Work to be completed →
Repeat each entry as written, dropping any picture you find.

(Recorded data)
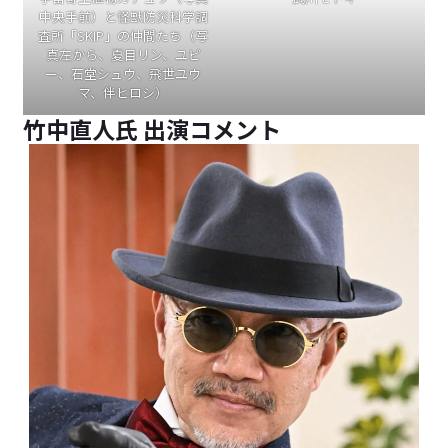
中央手前）と怪獣防災科学調
査所「SKIP」の仲間たち（写
真左から、夏目リン、ユピ
ー、石堂シュウ、飛世ユウ
マ、伴ヒロシ）
竹中直人氏 出演コメント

Response →
中央手前）と怪獣防災科学調
査所「SKIP」の仲間たち（写
真左から、夏目リン、ユピ
ー、石堂シュウ、飛世ユウ
マ、伴ヒロシ）
竹中直人氏 出演コメント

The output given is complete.